Goal of the exercise » Once you have located the line containing "Натуральна деревина" in the material below, return it exactly along with each line after it through the line containing "для новонароджених".

### Supplied material ###

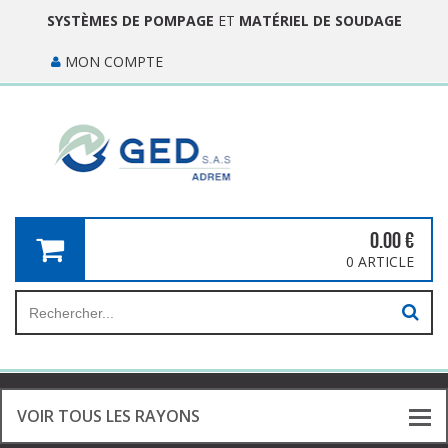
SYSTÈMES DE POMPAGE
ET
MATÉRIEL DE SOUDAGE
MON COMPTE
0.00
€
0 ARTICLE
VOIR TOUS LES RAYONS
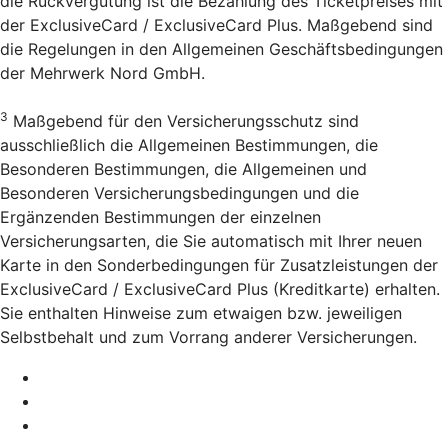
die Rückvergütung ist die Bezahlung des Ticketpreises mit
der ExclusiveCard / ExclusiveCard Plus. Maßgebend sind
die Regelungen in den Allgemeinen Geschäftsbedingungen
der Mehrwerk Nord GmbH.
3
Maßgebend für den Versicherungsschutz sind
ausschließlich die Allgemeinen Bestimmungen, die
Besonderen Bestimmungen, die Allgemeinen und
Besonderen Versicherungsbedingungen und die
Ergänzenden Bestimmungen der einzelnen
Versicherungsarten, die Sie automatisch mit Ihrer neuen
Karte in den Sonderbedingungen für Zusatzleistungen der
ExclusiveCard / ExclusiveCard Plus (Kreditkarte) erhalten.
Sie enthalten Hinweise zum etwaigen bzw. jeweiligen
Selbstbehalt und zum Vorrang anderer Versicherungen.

###
### Supplied material ###

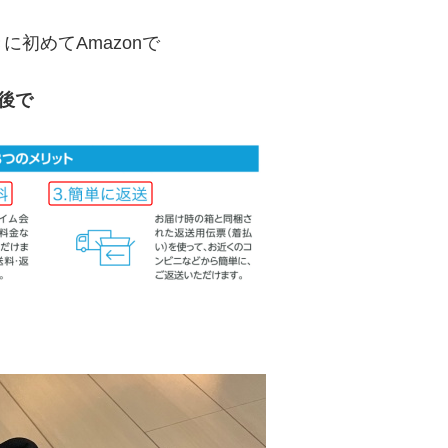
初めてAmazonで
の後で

###
### Supplied material ###

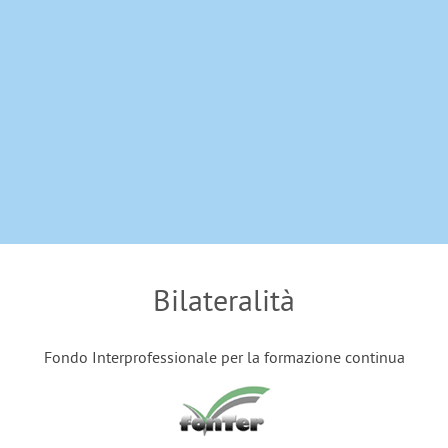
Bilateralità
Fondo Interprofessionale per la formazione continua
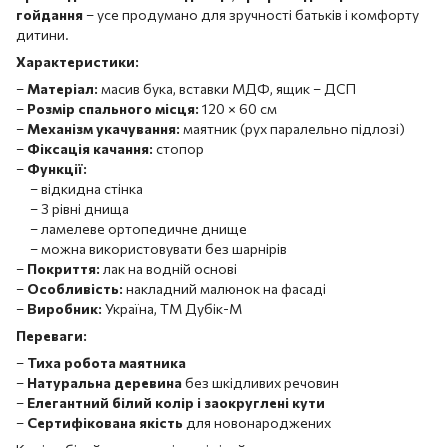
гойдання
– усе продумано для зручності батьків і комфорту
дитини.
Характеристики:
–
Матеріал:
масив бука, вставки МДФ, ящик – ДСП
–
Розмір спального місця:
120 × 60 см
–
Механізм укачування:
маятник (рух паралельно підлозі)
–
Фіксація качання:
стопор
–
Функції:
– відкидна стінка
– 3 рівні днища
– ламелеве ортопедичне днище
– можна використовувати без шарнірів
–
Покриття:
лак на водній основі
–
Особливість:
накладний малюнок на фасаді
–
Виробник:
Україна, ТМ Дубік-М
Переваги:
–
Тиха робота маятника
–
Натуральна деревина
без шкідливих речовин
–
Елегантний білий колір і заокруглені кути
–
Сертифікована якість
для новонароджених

###

Exercise response »
Натуральна деревина
без шкідливих речовин
–
Елегантний білий колір і заокруглені кути
–
Сертифікована якість
для новонароджених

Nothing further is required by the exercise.